On the wider front I suspect two states in particular will come to regret their dealings with China.
Pakistan has handed over the port of Gwadar to the Chinese to run, after China became concerned that the upgrading of that facility was proceeding too slowly. Gwadar is important because of its place on the shore of the Arabian Sea. A planned ‘Economic Corridor’ between the mutual border and Gwadar could cut days off the sea voyage to Western markets for its goods.
Back in December, UK Prime Minister David Cameron’s visit to China, as was noted at the time, contained special humiliation for Britain; with the Coalition Government desperate for investment in its expensive infrastructure projects the UK was forced to grovel in front of China. Payback for the past, perhaps.

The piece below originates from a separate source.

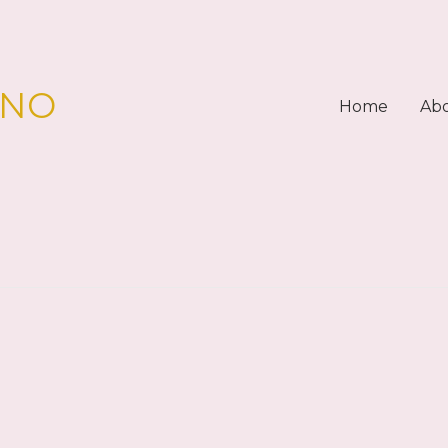
PNO
Home
Ab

In both instances these measures smack of desperation.
Pakistan is an economic basket case and desperate for foreign money, largely reliant on hand outs to keep it going. It needs a miracle to grow its economy to the point where most people can find private sector jobs with money to spend. That just isn’t the case at the moment. The private sector is simply unable to create jobs on the scale needed. Pakistan’s population is growing all the time which generates further stress on Pakistan’s ability to absorb them into the workforce when they start looking for work.

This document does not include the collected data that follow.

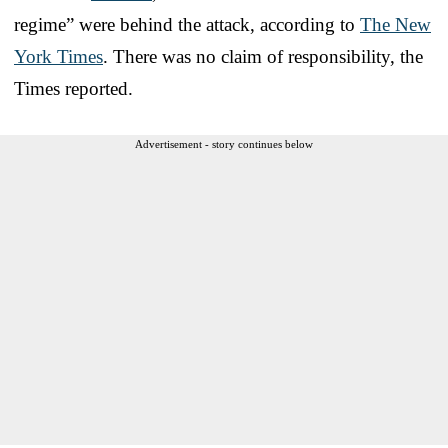
regime” were behind the attack, according to
The New
York Times
. There was no claim of responsibility, the
Times reported.
Advertisement - story continues below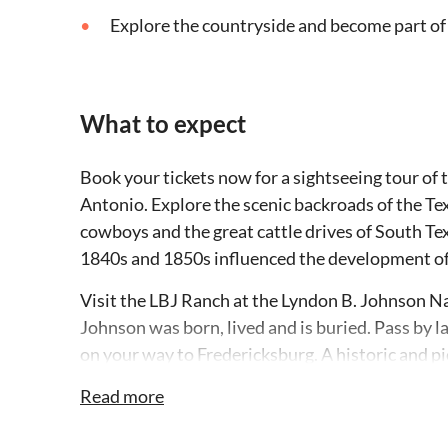
Explore the countryside and become part of
What to expect
Book your tickets now for a sightseeing tour of
Antonio. Explore the scenic backroads of the Te
cowboys and the great cattle drives of South T
1840s and 1850s influenced the development of 
Visit the LBJ Ranch at the Lyndon B. Johnson Na
Johnson was born, lived and is buried. Pass by l
on your way to Fredericksburg. A historic and 
Nimitz Museum and National Museum of the Pacif
Read more
at an authentic German beer garden, check out a
and Texas-European fusion furniture. This part of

Britain’s problem is a bit different. It is a declining power desperate to keep the City of London as the world’s financial capital. As it is, economic power appears to be shifting east. London has to attract new users to its markets and trading floors if it is to remain relevant. The biggest new player appears to be China.
In Pakistan, China has secured a Treaty Port. A Treaty Port creates a stable environment for a country to do business within a territory often on preferential terms. Their history is not a happy one.
The difficulty is that Treaty Ports give a foothold that can be hard to remove when national interests clash. Eventually, the British East India Company ran the ports of Bombay, Madras and Calcutta became military strong points and provided a gateway to the British to conquer India.
The Chinese know their history and probably would never allow foreigners to have preferential agreements on running ports or trading facilities at any time in the future. Nor, I suspect, would the United States. I think Treaty Ports are born out of weakness or complacency by the host power. The danger here is that giving another country such a strong foothold on their own territory, both countries risk their independence of action.
China may well say it wants a peaceful rise, but historically speaking rising powers always get around to flexing their muscles. Some start sooner than others. And that country is already throwing its weight around. Whilst none of this is unique to China (we are all human, for better and for worse) none of it bodes well for the future of either country.